How far conclusions about economically less developed countries can be drawn from increasingly accurate Earth observation data has so far received little interest in science, the International Institute for Applied Systems Analysis (IIASA) in Laxenberg near Vienna reported Thursday. The current study was led by researchers led by Ian McCallum or Steffen Fritz of IIASA, and also co-authored by Jesús Crespo Cuaresma of the Vienna University of Economics and Business (WU). Scientists believe that conclusions about economic growth, poverty or distributive justice, especially in areas with little infrastructure, and about which there is sometimes little information, must be drawn from the brightness – or the darkness that prevails there at night.

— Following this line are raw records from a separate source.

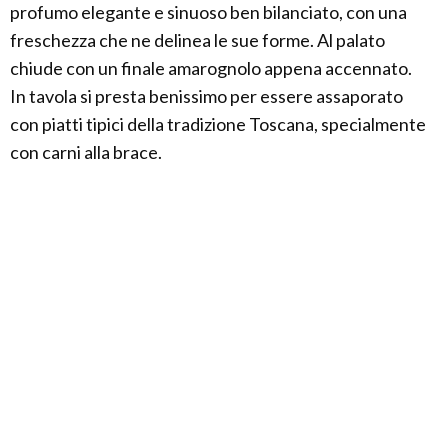
profumo elegante e sinuoso ben bilanciato, con una
freschezza che ne delinea le sue forme. Al palato
chiude con un finale amarognolo appena accennato.
In tavola si presta benissimo per essere assaporato
con piatti tipici della tradizione Toscana, specialmente
con carni alla brace.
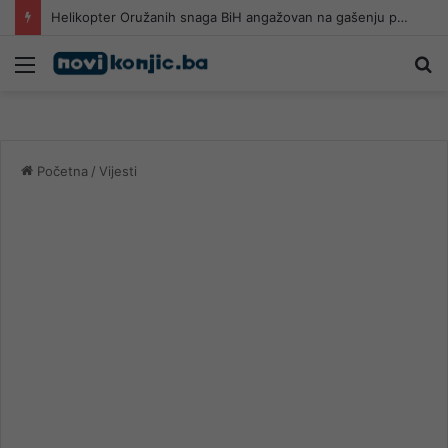
Helikopter Oružanih snaga BiH angažovan na gašenju požara u Konjicu
Meni
Pr
Početna
/
Vijesti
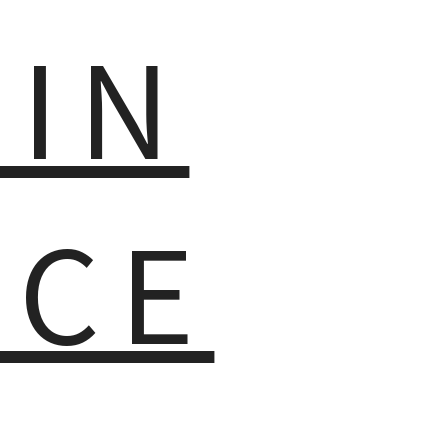
MIN
NCE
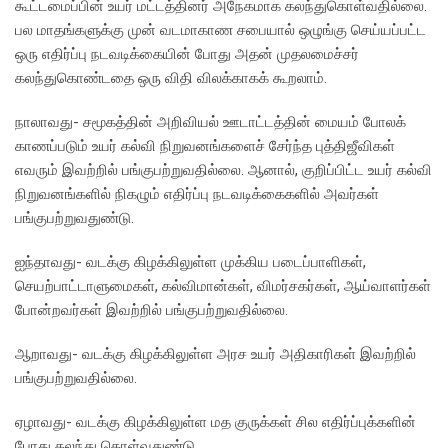
கூட்டமைப்பின் உயர் மட்டத்தினர் அநேகமாக கலந்துகொள்வதில்லை.
பல மாதங்களுக்கு முன் வடமாகாண சபையால் ஒழுங்கு செய்யப்பட்ட
ஒரு எதிர்ப்பு நடவடிக்கையின் போது அதன் முதலமைச்சர்
கலந்துகொண்டதை ஒரு விதி விலக்காகக் கூறலாம்.
நாலாவது- சமூகத்தின் அறிவியல் ஊடாட்டத்தின் மையம் போலக்
காணப்படும் உயர் கல்வி நிறுவனங்களைச் சேர்ந்த புத்திஜீவிகள்
எவரும் இவற்றில் பங்குபற்றுவதில்லை. ஆனால், குறிப்பிட்ட உயர் கல்வி
நிறுவனங்களில் நிகழும் எதிர்ப்பு நடவடிக்கைகளில் அவர்கள்
பங்குபற்றுவதுண்டு.
ஐந்தாவது- வடக்கு கிழக்கிலுள்ள முக்கிய படைப்பாளிகள்,
செயற்பாட்டாளுமைகள், கல்விமான்கள், விமர்சகர்கள், ஆய்வாளர்கள்
போன்றவர்கள் இவற்றில் பங்குபற்றுவதில்லை.
ஆறாவது- வடக்கு கிழக்கிலுள்ள அரச உயர் அதிகாரிகள் இவற்றில்
பங்குபற்றுவதில்லை.
ஏழாவது- வடக்கு கிழக்கிலுள்ள மத குருக்கள் சில எதிர்ப்புக்களின்
போது கலந்து கொள்வதுண்டு.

The results reflect economic data
Its focus was on 49 countries in Africa, Asia and America. Here regional data on household wealth structure was available. The researchers compared this information to satellite images taken at night. After the analysis, conclusions can be drawn about the approximate income of 2.4 million families based on the percentage of settlements that did not emit any visible light from satellites. According to scientists, these results are in agreement with economic data by 87 percent.
If the focus is on the entire world, it was found that in 2015, 19 percent of settlements had little light to see in images from space. This was true for 39 percent of the known settlements in Africa and still 23 percent of Asian villages or towns. This percentage was noticeably higher in rural areas, where the settlements themselves are smaller on the one hand, but also the connection to the electricity network in more densely populated places is sometimes poorly developed. In general, the level of income in an area can be read surprisingly well from the proportion of poorly lit settlements. There were a particularly large number of “dark places” in countries such as the Democratic Republic of the Congo, Nigeria, Bangladesh and Vietnam, but also in industrialized countries such as China.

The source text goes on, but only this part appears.